[TYPO3-core] RFC #7984: Bug: stdWrap.crop now closes opened tags and counts chars correctly

Sat Apr 5 14:53:44 CEST 2008

Jochen Rau schrieb:
> Hello Martin,
> 
>> [...] you cannot simply change the behaviour of crop as it might me be 
>> used on plain text. So this will have to be stdWrap.cropHTML (or 
>> stdWrap.cropXML) which makes at new feature. Which makes it TYPO3_4-2 
>> only, that is if you get the ok from the release managers. RC1 is 
>> already out!
> 
> You can still crop plain text with the patched stdWrap.crop. So I don't 
> think we need a new feature like stdWrap.cropXML. The patch is just a 
> bugfix IMO.

How come?
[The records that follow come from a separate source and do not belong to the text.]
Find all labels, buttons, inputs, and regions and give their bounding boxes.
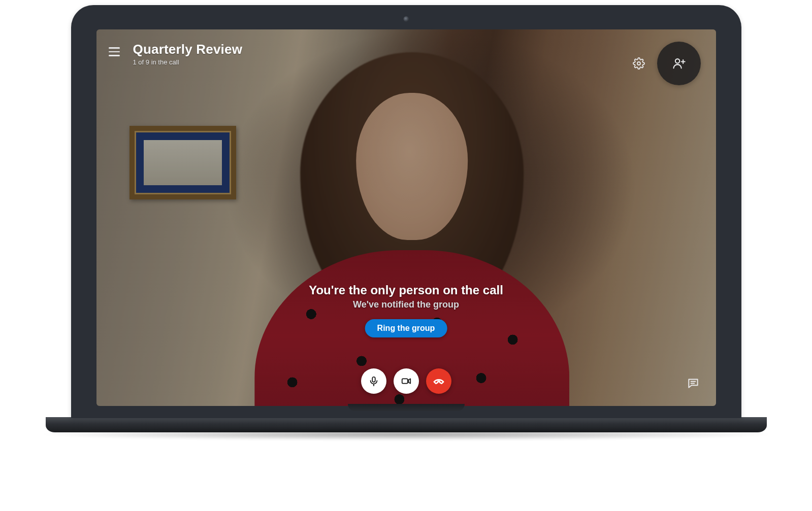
microphone-icon <box>368 376 379 387</box>
laptop-shadow <box>36 428 777 440</box>
hang-up-button[interactable] <box>426 368 451 394</box>
ring-group-button[interactable]: Ring the group <box>365 319 447 337</box>
svg-rect-4 <box>372 377 375 382</box>
notice-subtitle: We've notified the group <box>309 299 503 310</box>
toggle-video-button[interactable] <box>394 368 419 394</box>
call-title: Quarterly Review <box>133 42 243 57</box>
toggle-microphone-button[interactable] <box>361 368 386 394</box>
hang-up-icon <box>432 374 445 388</box>
lonely-call-notice: You're the only person on the call We've… <box>309 283 503 337</box>
laptop-camera <box>403 16 409 22</box>
video-dim-overlay <box>96 29 716 406</box>
open-chat-button[interactable] <box>686 376 701 391</box>
video-camera-icon <box>401 376 412 387</box>
laptop-body: Quarterly Review 1 of 9 in the call <box>71 5 741 418</box>
add-participant-button[interactable] <box>657 42 701 85</box>
participants-status: 1 of 9 in the call <box>133 58 243 66</box>
add-person-icon <box>672 56 686 71</box>
chat-icon <box>687 377 700 390</box>
call-header: Quarterly Review 1 of 9 in the call <box>96 29 716 85</box>
svg-rect-6 <box>402 379 407 383</box>
laptop-hinge-notch <box>348 404 465 411</box>
gear-icon <box>633 57 645 70</box>
svg-point-1 <box>675 59 679 63</box>
notice-title: You're the only person on the call <box>309 283 503 297</box>
menu-button[interactable] <box>109 45 123 59</box>
laptop-device-frame: Quarterly Review 1 of 9 in the call <box>71 5 741 440</box>
svg-marker-7 <box>408 379 410 383</box>
app-screen: Quarterly Review 1 of 9 in the call <box>96 29 716 406</box>
settings-button[interactable] <box>632 56 646 71</box>
call-controls <box>361 368 451 394</box>
svg-point-0 <box>637 62 640 65</box>
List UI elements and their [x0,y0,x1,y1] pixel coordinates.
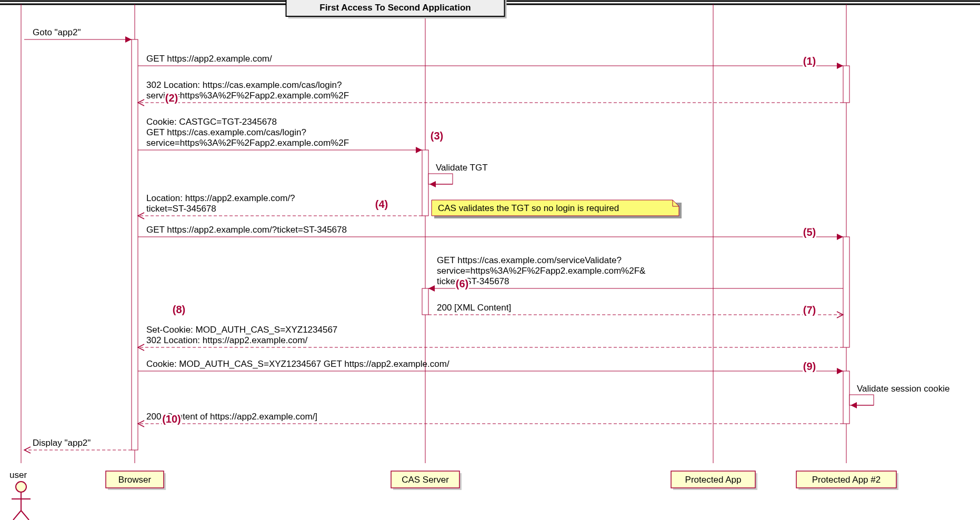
svg-rect-22 [849,395,874,405]
lane-cas-label: CAS Server [402,475,449,485]
svg-line-31 [13,511,21,520]
lane-app2-label: Protected App #2 [812,475,881,485]
msg-m_ticket_loc-label: Location: https://app2.example.com/?tick… [146,193,295,214]
msg-m_cookie_get-label: Cookie: MOD_AUTH_CAS_S=XYZ1234567 GET ht… [146,359,449,369]
step-m_cookie_get: (9) [803,361,816,372]
msg-m_validate_tgt-label: Validate TGT [436,163,488,173]
msg-m_get_app2-label: GET https://app2.example.com/ [146,54,272,64]
activation-app2 [843,237,849,347]
activation-cas [422,288,428,315]
svg-marker-9 [416,147,422,153]
msg-m_cookie_caslogin-label: Cookie: CASTGC=TGT-2345678GET https://ca… [146,117,349,148]
svg-marker-16 [428,285,435,292]
svg-marker-5 [125,36,132,43]
step-m_setcookie_302: (8) [173,304,185,315]
svg-rect-11 [428,174,453,184]
msg-m_validate_sess-label: Validate session cookie [857,384,949,394]
msg-m_setcookie_302-label: Set-Cookie: MOD_AUTH_CAS_S=XYZ1234567302… [146,325,337,345]
msg-m_200_xml-label: 200 [XML Content] [437,303,511,313]
actor-user-head [16,482,26,492]
svg-line-32 [21,511,29,520]
activation-cas [422,150,428,216]
svg-marker-14 [837,234,843,240]
msg-m_get_app2_ticket-label: GET https://app2.example.com/?ticket=ST-… [146,225,347,235]
svg-marker-6 [837,63,843,69]
svg-marker-20 [837,368,843,374]
msg-m_user_goto-label: Goto "app2" [33,27,81,37]
step-m_get_app2_ticket: (5) [803,226,816,238]
step-m_svc_validate: (6) [456,278,468,289]
activation-app2 [843,371,849,424]
step-m_cookie_caslogin: (3) [431,130,443,142]
lane-app1-label: Protected App [685,475,742,485]
activation-browser [132,39,138,450]
step-m_302_login: (2) [165,92,178,104]
diagram-title: First Access To Second Application [319,3,471,13]
lane-browser-label: Browser [118,475,152,485]
step-m_200_xml: (7) [803,304,816,316]
step-m_get_app2: (1) [803,55,816,67]
msg-m_display-label: Display "app2" [33,438,91,448]
step-m_ticket_loc: (4) [375,198,388,210]
step-m_200_content: (10) [162,413,181,425]
lane-user-label: user [9,470,27,480]
activation-app2 [843,66,849,103]
note-tgt-validated-text: CAS validates the TGT so no login is req… [438,203,619,213]
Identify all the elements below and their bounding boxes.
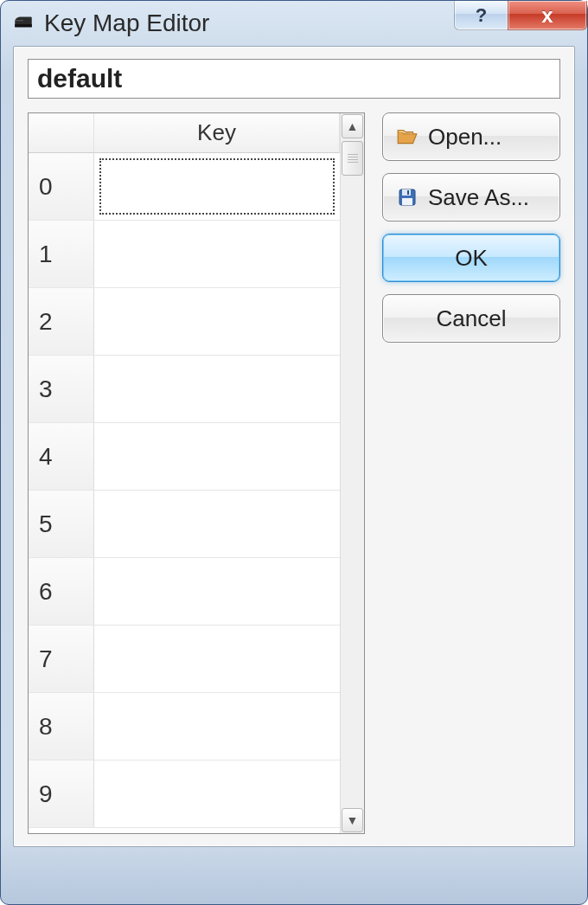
key-cell[interactable] xyxy=(94,761,340,827)
titlebar[interactable]: Key Map Editor ? x xyxy=(1,1,587,46)
help-icon: ? xyxy=(476,4,487,27)
ok-label: OK xyxy=(455,245,488,272)
svg-rect-2 xyxy=(402,189,411,196)
table-row[interactable]: 1 xyxy=(29,221,340,288)
scroll-down-button[interactable]: ▼ xyxy=(342,808,363,832)
floppy-disk-icon xyxy=(395,185,419,209)
table-body: 0 1 2 xyxy=(29,153,340,833)
row-index[interactable]: 0 xyxy=(29,153,94,220)
close-button[interactable]: x xyxy=(508,1,587,30)
scroll-track[interactable] xyxy=(341,139,364,807)
key-cell[interactable] xyxy=(94,626,340,692)
svg-rect-0 xyxy=(15,24,32,27)
vertical-scrollbar[interactable]: ▲ ▼ xyxy=(340,113,364,833)
ok-button[interactable]: OK xyxy=(382,234,560,282)
open-label: Open... xyxy=(428,124,502,151)
row-index[interactable]: 6 xyxy=(29,558,94,625)
piano-icon xyxy=(11,11,35,35)
key-cell[interactable] xyxy=(94,491,340,557)
table-row[interactable]: 8 xyxy=(29,693,340,761)
cancel-button[interactable]: Cancel xyxy=(382,294,560,343)
row-index[interactable]: 2 xyxy=(29,288,94,355)
table-inner: Key 0 1 xyxy=(29,113,340,833)
table-row[interactable]: 4 xyxy=(29,423,340,491)
keymap-table[interactable]: Key 0 1 xyxy=(28,112,365,834)
body-row: Key 0 1 xyxy=(28,112,560,834)
table-row[interactable]: 2 xyxy=(29,288,340,356)
table-header: Key xyxy=(29,113,340,153)
cancel-label: Cancel xyxy=(437,305,507,332)
key-cell[interactable] xyxy=(94,288,340,355)
row-index[interactable]: 1 xyxy=(29,221,94,287)
key-cell[interactable] xyxy=(94,356,340,422)
scroll-thumb[interactable] xyxy=(342,141,363,176)
row-index[interactable]: 8 xyxy=(29,693,94,760)
close-icon: x xyxy=(541,3,553,28)
svg-rect-4 xyxy=(407,190,409,195)
key-cell[interactable] xyxy=(94,693,340,760)
key-cell[interactable] xyxy=(94,221,340,287)
dialog-window: Key Map Editor ? x default Key xyxy=(0,0,588,905)
folder-open-icon xyxy=(395,125,419,149)
save-as-label: Save As... xyxy=(428,184,529,211)
table-row[interactable]: 3 xyxy=(29,356,340,423)
client-area: default Key 0 xyxy=(13,46,575,847)
row-index[interactable]: 3 xyxy=(29,356,94,422)
key-cell[interactable] xyxy=(94,423,340,490)
row-index[interactable]: 7 xyxy=(29,626,94,692)
scroll-up-button[interactable]: ▲ xyxy=(342,114,363,138)
help-button[interactable]: ? xyxy=(454,1,508,30)
table-row[interactable]: 7 xyxy=(29,626,340,693)
map-name-value: default xyxy=(37,64,122,93)
table-row[interactable]: 0 xyxy=(29,153,340,221)
table-row[interactable]: 6 xyxy=(29,558,340,626)
row-index[interactable]: 5 xyxy=(29,491,94,557)
col-header-index[interactable] xyxy=(29,113,94,153)
focus-indicator xyxy=(99,158,335,215)
open-button[interactable]: Open... xyxy=(382,112,560,161)
col-header-key[interactable]: Key xyxy=(94,113,340,153)
caption-buttons: ? x xyxy=(454,1,587,46)
table-row[interactable]: 9 xyxy=(29,761,340,828)
key-cell[interactable] xyxy=(94,558,340,625)
svg-rect-3 xyxy=(402,198,412,205)
window-title: Key Map Editor xyxy=(44,10,454,37)
row-index[interactable]: 9 xyxy=(29,761,94,827)
row-index[interactable]: 4 xyxy=(29,423,94,490)
save-as-button[interactable]: Save As... xyxy=(382,173,560,221)
table-row[interactable]: 5 xyxy=(29,491,340,558)
side-buttons: Open... Save As... OK xyxy=(365,112,560,834)
map-name-input[interactable]: default xyxy=(28,59,560,99)
key-cell[interactable] xyxy=(94,153,340,220)
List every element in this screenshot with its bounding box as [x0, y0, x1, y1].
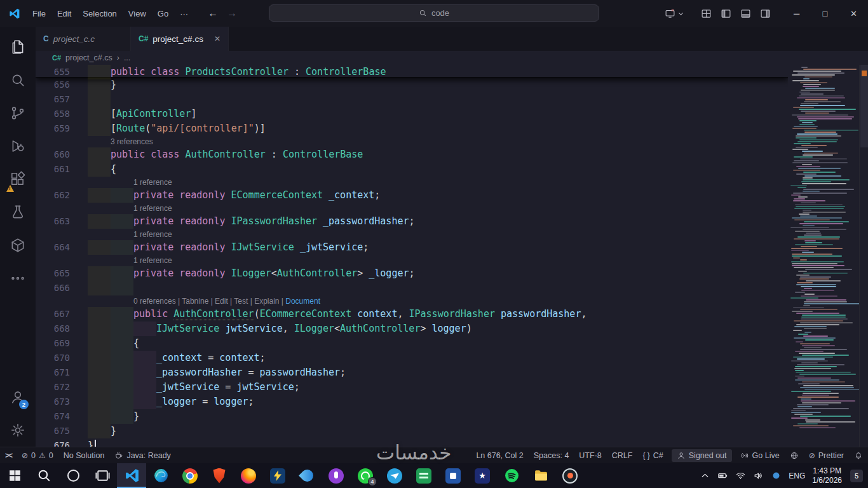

If my content was "blah <foobar> whatever" the patch will not 
count the content of <foobar> and will add </foobar>, so this is a 
change of the behaviour.

>> Not terribly thrilling I'm afraid. It's simple enough to use either 
>> strpos() or preg_match() * to walk through the html without having to 
>> split the entire content.
> I didn't intend to thrill you ;-).

My apologize for my wording. Fortunately you seem to have a good humour.

 > Before I posted the patch I tested
> three solutions:
> 1) crawling through the content only with strpos() and preg_match()
> 2) utilizing a stack and a recursive function
> 3) splitting the content using preg_split and crawling over the array
> 
> IMO the last solution is the best because the code is fast, readable and 
> (relatively) easy to maintain and debug (the code blocks that split, 
> crop and close tags are clearly separated).

I'm amazed that splitting the whole content is faster, but the reason is 
  probably the size of the content. I agree that is is unlike that you 
crop 500Kb of text, so it will maybe not matter much in real world 
situations.

As for readability: tastes vary ;-) I was rather confused when I saw the 
  multiple for-loop that process the text/arrays.

BTW, can you not build up a simple stack of open tags, so you easily 
close the tags without having to parse the text again.

>> A more serious problem is that you use html_entity_decode() which 
>> supports only a subset of the charset TYPO3 supports.
> 
> The most important charsets are supported by html_entity_decode() (like 
> utf-8, ISO-8859-1, ISO-8859-15, GB2312 or EUC-JP. It has also a fallback 
> to ISO-8859-1 and throws a warning if a charset is not supported.

Sorry, but this is not enough. The code must work for all charsets.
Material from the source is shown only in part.